* WHAT TO PRODUCE:
Look through the entries below and count every line in which "Water" appears; reply with the number only.

==================================================

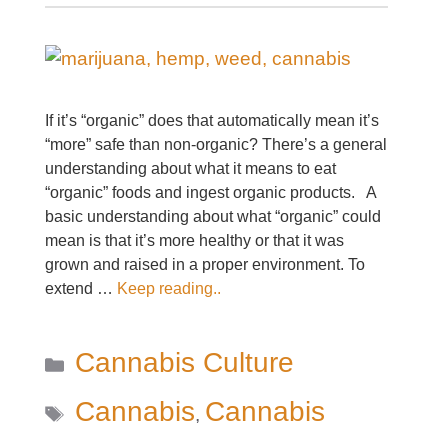
If it’s “organic” does that automatically mean it’s
“more” safe than non-organic? There’s a general
understanding about what it means to eat
“organic” foods and ingest organic products. A
basic understanding about what “organic” could
mean is that it’s more healthy or that it was
grown and raised in a proper environment. To
extend …
Keep reading..
Categories
Cannabis Culture
Tags
Cannabis
Cannabis
,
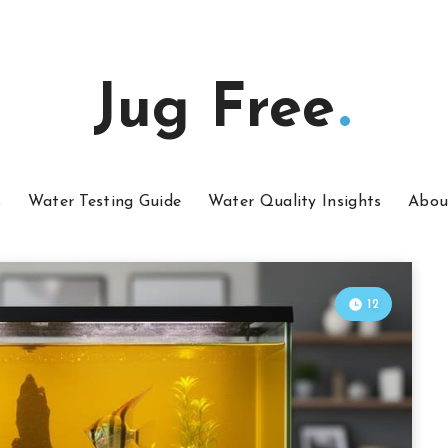
Jug Free
s
Water Testing Guide
Water Quality Insights
Abou
12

==================================================

* RESULT:
2